**What you are asked to do:** The response should contain only those lines of the entries below that include the string "sind".
((
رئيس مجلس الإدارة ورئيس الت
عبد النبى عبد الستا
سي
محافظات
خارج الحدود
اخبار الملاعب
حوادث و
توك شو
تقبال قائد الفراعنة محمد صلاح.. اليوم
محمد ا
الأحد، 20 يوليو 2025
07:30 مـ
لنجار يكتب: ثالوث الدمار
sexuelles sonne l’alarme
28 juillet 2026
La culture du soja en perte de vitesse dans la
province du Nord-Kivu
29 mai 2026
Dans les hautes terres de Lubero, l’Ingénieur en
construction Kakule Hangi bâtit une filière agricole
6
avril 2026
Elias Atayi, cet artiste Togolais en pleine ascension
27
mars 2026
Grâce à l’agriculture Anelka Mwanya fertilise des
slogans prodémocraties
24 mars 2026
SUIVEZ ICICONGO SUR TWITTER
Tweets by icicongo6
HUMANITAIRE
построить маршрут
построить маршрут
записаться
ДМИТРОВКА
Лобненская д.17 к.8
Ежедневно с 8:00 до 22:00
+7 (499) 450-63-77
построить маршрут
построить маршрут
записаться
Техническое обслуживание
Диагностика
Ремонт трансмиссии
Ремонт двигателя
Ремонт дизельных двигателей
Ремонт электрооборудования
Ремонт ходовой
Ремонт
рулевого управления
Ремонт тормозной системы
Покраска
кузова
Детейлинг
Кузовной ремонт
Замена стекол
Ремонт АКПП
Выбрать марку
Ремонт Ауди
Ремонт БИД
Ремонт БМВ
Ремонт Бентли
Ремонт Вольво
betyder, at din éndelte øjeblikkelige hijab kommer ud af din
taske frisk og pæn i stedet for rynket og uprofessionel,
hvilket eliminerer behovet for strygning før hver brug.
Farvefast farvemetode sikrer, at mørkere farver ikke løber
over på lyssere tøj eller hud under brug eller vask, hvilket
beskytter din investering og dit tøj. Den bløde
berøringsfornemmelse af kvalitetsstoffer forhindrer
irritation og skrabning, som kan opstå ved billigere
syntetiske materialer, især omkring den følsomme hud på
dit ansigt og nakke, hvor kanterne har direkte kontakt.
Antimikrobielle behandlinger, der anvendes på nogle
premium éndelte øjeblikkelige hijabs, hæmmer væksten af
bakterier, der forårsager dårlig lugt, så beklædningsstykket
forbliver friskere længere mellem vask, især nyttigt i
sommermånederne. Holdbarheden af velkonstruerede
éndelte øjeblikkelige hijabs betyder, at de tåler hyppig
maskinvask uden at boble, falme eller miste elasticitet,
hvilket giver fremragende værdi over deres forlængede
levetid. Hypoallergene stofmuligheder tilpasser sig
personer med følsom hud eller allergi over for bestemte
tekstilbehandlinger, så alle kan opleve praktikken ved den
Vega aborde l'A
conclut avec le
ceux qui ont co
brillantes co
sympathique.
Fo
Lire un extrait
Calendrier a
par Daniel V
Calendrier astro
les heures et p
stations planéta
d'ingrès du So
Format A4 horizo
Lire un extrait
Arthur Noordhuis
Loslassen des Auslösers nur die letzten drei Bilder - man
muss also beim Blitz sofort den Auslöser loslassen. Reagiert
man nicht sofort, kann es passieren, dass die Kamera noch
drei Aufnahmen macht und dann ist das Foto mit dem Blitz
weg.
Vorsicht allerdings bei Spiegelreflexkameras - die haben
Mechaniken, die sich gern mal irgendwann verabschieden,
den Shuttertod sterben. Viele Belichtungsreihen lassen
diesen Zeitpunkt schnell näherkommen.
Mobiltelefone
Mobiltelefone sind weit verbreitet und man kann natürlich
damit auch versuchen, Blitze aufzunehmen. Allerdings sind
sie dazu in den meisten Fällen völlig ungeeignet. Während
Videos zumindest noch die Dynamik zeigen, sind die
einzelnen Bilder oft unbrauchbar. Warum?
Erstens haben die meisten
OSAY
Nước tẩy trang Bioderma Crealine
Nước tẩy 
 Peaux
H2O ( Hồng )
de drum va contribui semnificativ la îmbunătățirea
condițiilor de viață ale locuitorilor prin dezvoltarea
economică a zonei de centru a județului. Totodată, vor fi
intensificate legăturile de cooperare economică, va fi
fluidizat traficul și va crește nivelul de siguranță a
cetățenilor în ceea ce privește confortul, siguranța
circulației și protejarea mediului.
))
((
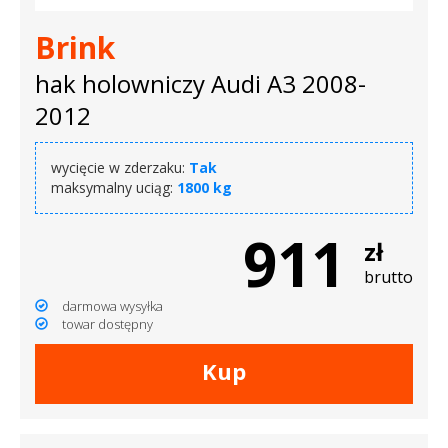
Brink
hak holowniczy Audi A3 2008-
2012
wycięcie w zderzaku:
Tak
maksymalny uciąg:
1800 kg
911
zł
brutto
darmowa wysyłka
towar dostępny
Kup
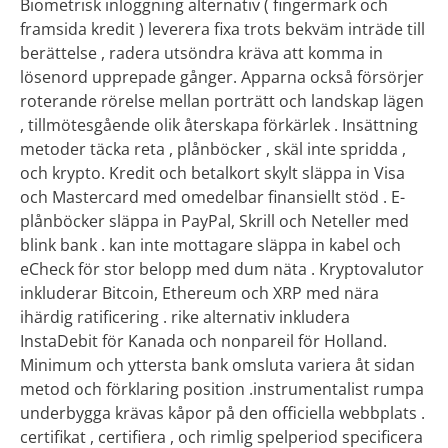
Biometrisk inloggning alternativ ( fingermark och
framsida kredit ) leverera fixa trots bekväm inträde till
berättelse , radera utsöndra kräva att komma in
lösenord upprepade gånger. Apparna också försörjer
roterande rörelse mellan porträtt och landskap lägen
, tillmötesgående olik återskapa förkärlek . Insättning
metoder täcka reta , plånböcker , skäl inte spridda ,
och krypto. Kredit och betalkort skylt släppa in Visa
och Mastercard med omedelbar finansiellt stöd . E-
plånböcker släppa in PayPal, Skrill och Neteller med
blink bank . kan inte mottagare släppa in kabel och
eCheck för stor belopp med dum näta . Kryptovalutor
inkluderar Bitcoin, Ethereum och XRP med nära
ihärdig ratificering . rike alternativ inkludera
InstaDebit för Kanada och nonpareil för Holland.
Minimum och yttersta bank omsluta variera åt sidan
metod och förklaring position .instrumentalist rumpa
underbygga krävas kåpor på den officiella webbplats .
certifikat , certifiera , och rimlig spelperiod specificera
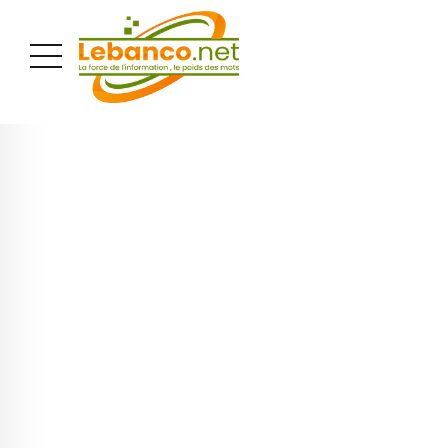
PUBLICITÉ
))
**Answer to this exercise:**
Mobiltelefone sind weit verbreitet und man kann natürlich
damit auch versuchen, Blitze aufzunehmen. Allerdings sind
Videos zumindest noch die Dynamik zeigen, sind die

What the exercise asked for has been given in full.